----- RECORDS TO PROCESS
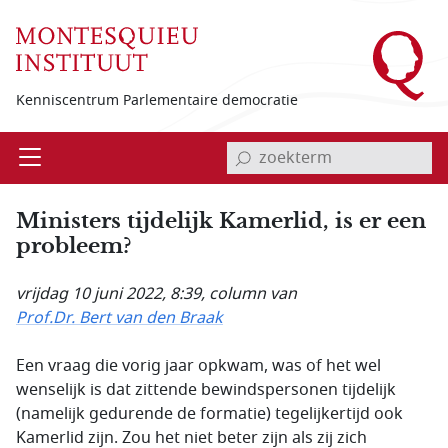
Overslaan en naar de inhoud gaan
Kenniscentrum Parlementaire democratie
invoerveld zoekterm
Open
Menu
Ministers tijdelijk Kamerlid, is er een
probleem?
vrijdag 10 juni 2022, 8:39
, column van
Prof.Dr. Bert van den Braak
Een vraag die vorig jaar opkwam, was of het wel
wenselijk is dat zittende bewindspersonen tijdelijk
(namelijk gedurende de formatie) tegelijkertijd ook
Kamerlid zijn. Zou het niet beter zijn als zij zich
----------
WHAT THE EXERCISE ASKS
A word-for-word copy of the listing is needed, with no pictures in it.

TASK RESPONSE
Overslaan en naar de inhoud gaan
Kenniscentrum Parlementaire democratie
invoerveld zoekterm
Open
Menu
Ministers tijdelijk Kamerlid, is er een
probleem?
vrijdag 10 juni 2022, 8:39
, column van
Prof.Dr. Bert van den Braak
Een vraag die vorig jaar opkwam, was of het wel
wenselijk is dat zittende bewindspersonen tijdelijk
(namelijk gedurende de formatie) tegelijkertijd ook
Kamerlid zijn. Zou het niet beter zijn als zij zich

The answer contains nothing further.